Bom, antes de finalizar um outro terreno fundamental da discussão internacional que vai pra além do debate sobre revolta e revolução mas também se enquadra em toda essa perspectiva é a discussão super atual em torno de Cuba. As mobilizações que aconteceram nesse país dia 11 de julho tiveram grande repercussão porque se tratavam de mobilizações no primeiro país da América Latina a fazer uma revolução socialista. Elas também tiveram uma composição operária e popular, mas seria um erro não ver também a atuação de grupos restauracionistas, juntamente com declarações da direita na região, como do próprio Bolsonaro, mas também do chefe do maior imperialismo do mundo, Joe Biden que defendeu medidas de restrição econômica ainda mais duras, querendo aprofundar o criminoso embargo que já dura por décadas. Nós, que acreditamos na perspectiva da revolução, precisamos ter uma perspectiva que não faça coro com o imperialismo, e nem com a burocracia castrista, agora sob o comando de Dias Canel, que veio tomando medidas que favorecem a restauração em Cuba, como por exemplo a reforma trabalhista levada a cabo por Raul Castro em 2014, que aumentou a jornada de trabalho e os níveis de exploração, e que recentemente adotou a medida de unificação monetária que gerou uma inflação muito grande, que alguns economistas apontam que pode ter atingido níveis de 500 a 900%, medida essa que é parte de entender porque as mobilizações ocorreram. Posições que vêm em Cuba apenas uma ditadura capitalista, significam o abandono da defesa das conquistas da revolução de 1959, e a perspectiva da revolução política, que é parte central do legado de Trótski, repetindo uma vez mais os imensos erros da posição de correntes que não tirou conclusões das restaurações que ocorreram em 1989, e que apenas fortaleceram o neoliberalismo e incorporaram os ex-estados operários burocratizados na cadeia internacional de exploração capitalista. Essa posição é incapaz de responder às correntes stalinistas, que inclusive no Brasil, defendem e embelezam a burocracia cubana, como defensores do "socialismo", enquanto aprovam medidas que irão impor condições de vidas ainda piores para as massas cubanas.

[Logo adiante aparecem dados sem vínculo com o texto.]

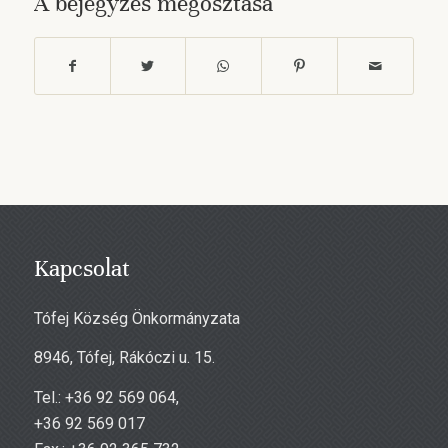
A bejegyzés megosztása
Kapcsolat
Tófej Község Önkormányzata
8946, Tófej, Rákóczi u. 15.
Tel.: +36 92 569 064,
+36 92 569 017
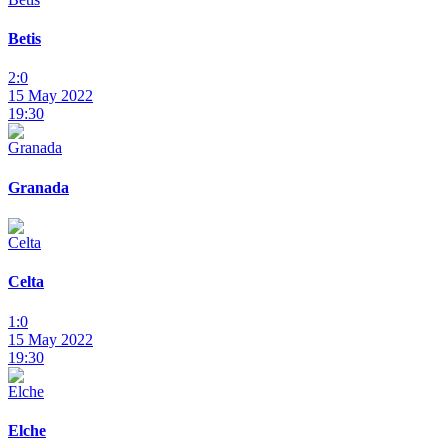
Betis
2:0
15 May 2022
19:30
Granada
Celta
1:0
15 May 2022
19:30
Elche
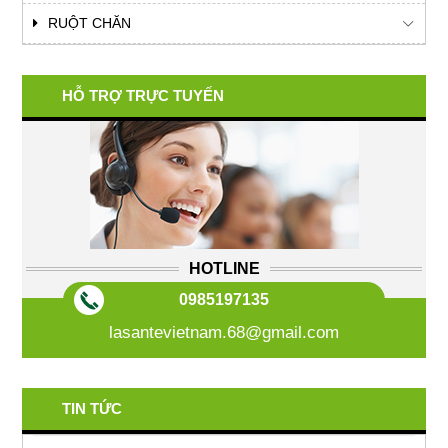
RUỘT CHĂN
HỖ TRỢ TRỰC TUYẾN
HOTLINE
0985197135
lasantevietnam.68@gmail.com
TIN TỨC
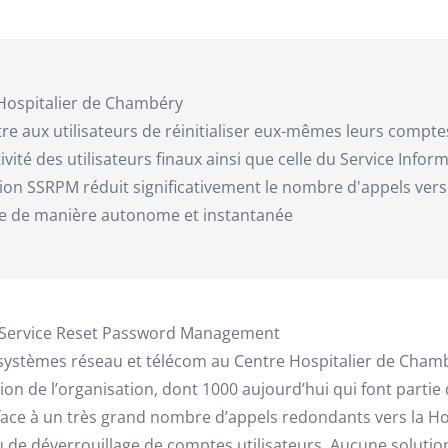
Hospitalier de Chambéry
e aux utilisateurs de réinitialiser eux-mêmes leurs comptes 
vité des utilisateurs finaux ainsi que celle du Service Infor
tion SSRPM réduit significativement le nombre d'appels ver
e de manière autonome et instantanée
lf Service Reset Password Management
s systèmes réseau et télécom au Centre Hospitalier de Cham
ion de l’organisation, dont 1000 aujourd’hui qui font parti
 face à un très grand nombre d’appels redondants vers la H
e déverrouillage de comptes utilisateurs. Aucune solution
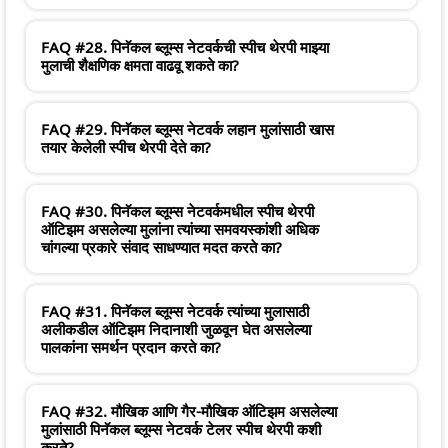
FAQ #28. पिनॅकल ब्लूम्स नेटवर्कची स्पीच थेरपी माझ्या
मुलाची शैक्षणिक क्षमता वाढवू शकते का?
FAQ #29. पिनॅकल ब्लूम्स नेटवर्क लहान मुलांसाठी खास
तयार केलेली स्पीच थेरपी देते का?
FAQ #30. पिनॅकल ब्लूम्स नेटवर्कमधील स्पीच थेरपी
ऑटिझम असलेल्या मुलांना त्यांच्या समवयस्कांशी अधिक
चांगल्या प्रकारे संवाद साधण्यात मदत करते का?
FAQ #31. पिनॅकल ब्लूम्स नेटवर्क त्यांच्या मुलासाठी
अलीकडील ऑटिझम निदानाशी जुळवून घेत असलेल्या
पालकांना समर्थन प्रदान करते का?
FAQ #32. मौखिक आणि गैर-मौखिक ऑटिझम असलेल्या
मुलांसाठी पिनॅकल ब्लूम्स नेटवर्क टेलर स्पीच थेरपी कशी
करते?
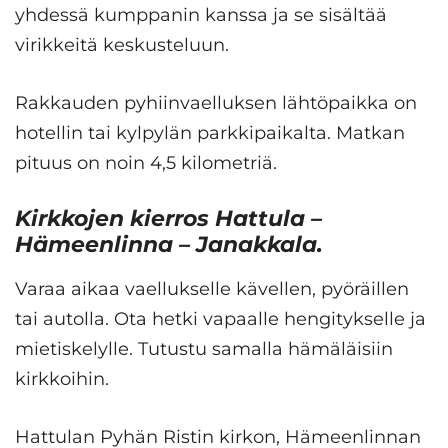
yhdessä kumppanin kanssa ja se sisältää
virikkeitä keskusteluun.
Rakkauden pyhiinvaelluksen lähtöpaikka on
hotellin tai kylpylän parkkipaikalta. Matkan
pituus on noin 4,5 kilometriä.
Kirkkojen kierros Hattula –
Hämeenlinna – Janakkala.
Varaa aikaa vaellukselle kävellen, pyöräillen
tai autolla. Ota hetki vapaalle hengitykselle ja
mietiskelylle. Tutustu samalla hämäläisiin
kirkkoihin.
Hattulan Pyhän Ristin kirkon, Hämeenlinnan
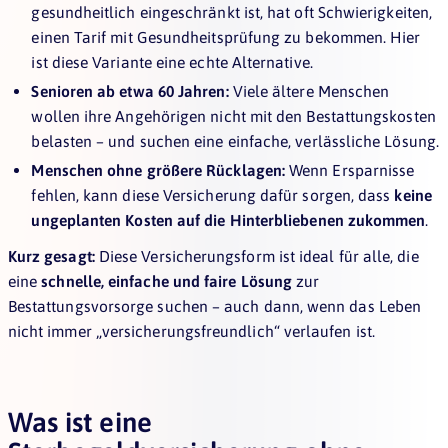
gesundheitlich eingeschränkt ist, hat oft Schwierigkeiten,
einen Tarif mit Gesundheitsprüfung zu bekommen. Hier
ist diese Variante eine echte Alternative.
Senioren ab etwa 60 Jahren:
Viele ältere Menschen
wollen ihre Angehörigen nicht mit den Bestattungskosten
belasten – und suchen eine einfache, verlässliche Lösung.
Menschen ohne größere Rücklagen:
Wenn Ersparnisse
fehlen, kann diese Versicherung dafür sorgen, dass
keine
ungeplanten Kosten auf die Hinterbliebenen zukommen
.
Kurz gesagt:
Diese Versicherungsform ist ideal für alle, die
eine
schnelle, einfache und faire Lösung
zur
Bestattungsvorsorge suchen – auch dann, wenn das Leben
nicht immer „versicherungsfreundlich“ verlaufen ist.
Was ist eine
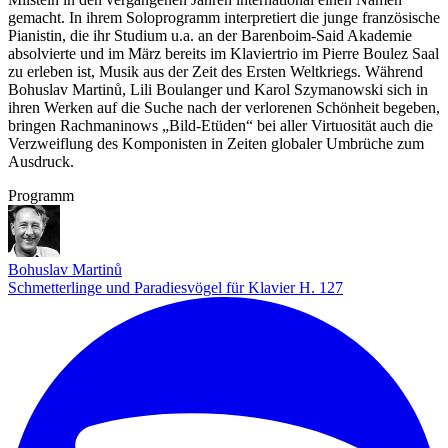
gemacht. In ihrem Soloprogramm interpretiert die junge französische
Pianistin, die ihr Studium u.a. an der Barenboim-Said Akademie
absolvierte und im März bereits im Klaviertrio im Pierre Boulez Saal
zu erleben ist, Musik aus der Zeit des Ersten Weltkriegs. Während
Bohuslav Martinů, Lili Boulanger und Karol Szymanowski sich in
ihren Werken auf die Suche nach der verlorenen Schönheit begeben,
bringen Rachmaninows „Bild-Etüden“ bei aller Virtuosität auch die
Verzweiflung des Komponisten in Zeiten globaler Umbrüche zum
Ausdruck.
Programm
Bohuslav Martinů
Schmetterlinge und Paradiesvögel für Klavier H. 127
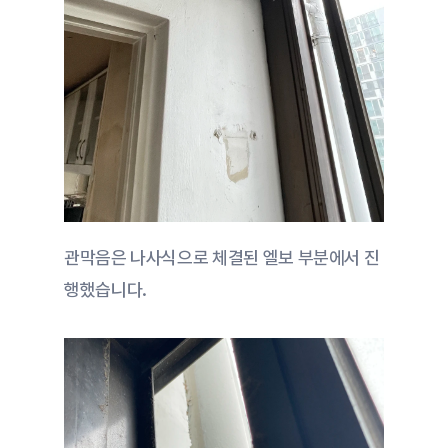
관막음은 나사식으로 체결된 엘보 부분에서 진
행했습니다.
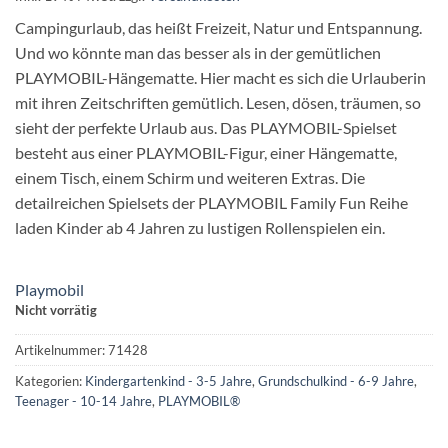
Campingurlaub, das heißt Freizeit, Natur und Entspannung.
Und wo könnte man das besser als in der gemütlichen
PLAYMOBIL-Hängematte. Hier macht es sich die Urlauberin
mit ihren Zeitschriften gemütlich. Lesen, dösen, träumen, so
sieht der perfekte Urlaub aus. Das PLAYMOBIL-Spielset
besteht aus einer PLAYMOBIL-Figur, einer Hängematte,
einem Tisch, einem Schirm und weiteren Extras. Die
detailreichen Spielsets der PLAYMOBIL Family Fun Reihe
laden Kinder ab 4 Jahren zu lustigen Rollenspielen ein.
Playmobil
Nicht vorrätig
Artikelnummer:
71428
Kategorien:
Kindergartenkind - 3-5 Jahre
,
Grundschulkind - 6-9 Jahre
,
Teenager - 10-14 Jahre
,
PLAYMOBIL®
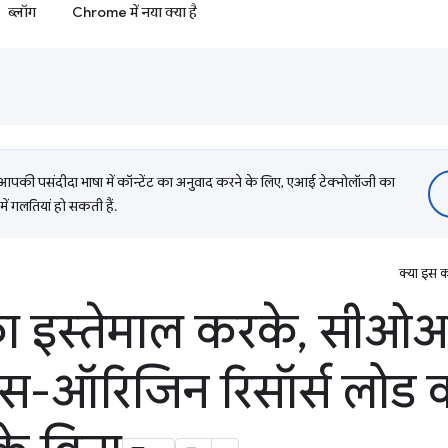
ब्लॉग
Chrome में नया क्या है
की पसंदीदा भाषा में कॉन्टेंट का अनुवाद करने के लिए, एआई टेक्नोलॉजी का
में गलतियां हो सकती हैं.
क्या इस क
 इस्तेमाल करके
,
सीओआर
रॉस-ऑरिजिन रिसॉर्स लोड कर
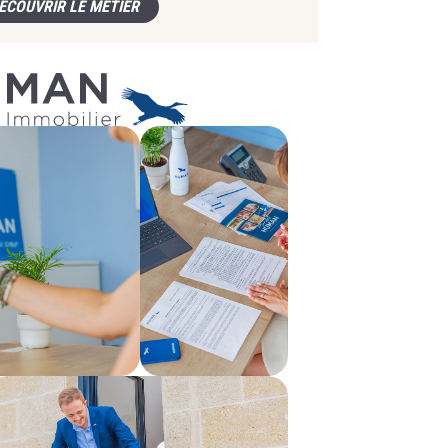
ÉCOUVRIR LE MÉTIER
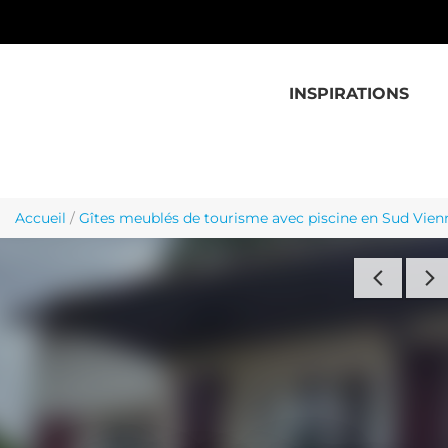
Aller au contenu principal
INSPIRATIONS
Accueil
/
Gîtes meublés de tourisme avec piscine en Sud Vien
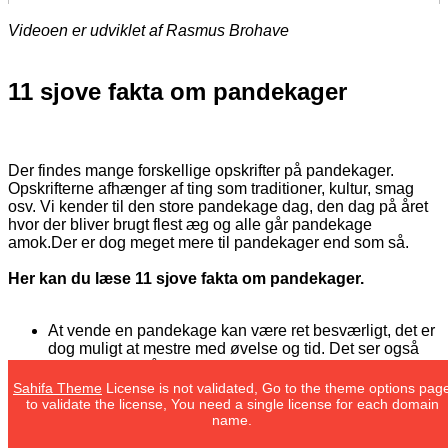
Videoen er udviklet af Rasmus Brohave
11 sjove fakta om pandekager
Der findes mange forskellige opskrifter på pandekager.
Opskrifterne afhænger af ting som traditioner, kultur, smag
osv. Vi kender til den store pandekage dag, den dag på året
hvor der bliver brugt flest æg og alle går pandekage
amok.Der er dog meget mere til pandekager end som så.
Her kan du læse 11 sjove fakta om pandekager.
At vende en pandekage kan være ret besværligt, det er
dog muligt at mestre med øvelse og tid. Det ser også
ret blæret ud når en person lige smider en pandekage i
luften og griber den med panden igen. Vidste du at
Sahifa Theme
License is not validated, Go to the theme options pag
rekorden for at vende en pandekage i luften på 2
to validate the license, You need a single license for each domain
minutter er hele 349 gange.
name.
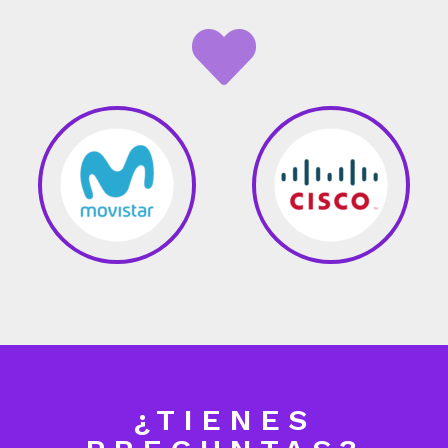
¿TIENES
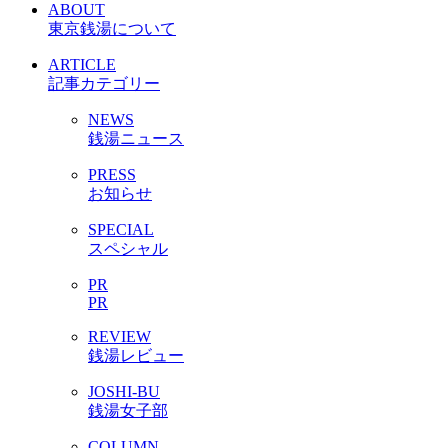
ABOUT
東京銭湯について
ARTICLE
記事カテゴリー
NEWS
銭湯ニュース
PRESS
お知らせ
SPECIAL
スペシャル
PR
PR
REVIEW
銭湯レビュー
JOSHI-BU
銭湯女子部
COLUMN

Então pra finalizar, eu quis articular esses três conceitos porque acho que eles compreendem parte importante do que precisa ser o trotskismo hoje. Isso porque pra ficar aplaudindo em geral os processos de luta internacional e seus desvios, sem problematizar o papel das suas direções, já existem os reformistas. Para colocar na ofensiva o trotskismo hoje queremos resgatar não somente a brilhante Teoria da Revolução Permanente de Trótski e seu Programa de Transição, mas queremos na prática exercitar os conceitos teóricos que marcaram a tradição trotskista no último século mantendo esses fios de continuidade, defendendo um trotskismo da hegemonia operária e da auto-organização, onde as massas possam entrar em ação e não terem suas lutas desviadas. Um trotskismo com independência de classes, que se enfrente com a nefasta tradição stalinista que hoje quer reviver no Brasil e que levante um programa para erguer a classe trabalhadora como sujeito político independente, como vemos na Argentina com a Frente de Esquerda e dos Trabalhadores, encabeçada pelo PTS, nossa organização irmã. Na nossa visão o resgate desses fundamentos em confluência com a vanguarda operária é a base da qual pode brotar a enorme força necessária para a construção de um partido revolucionário e a reconstrução da IV Internacional.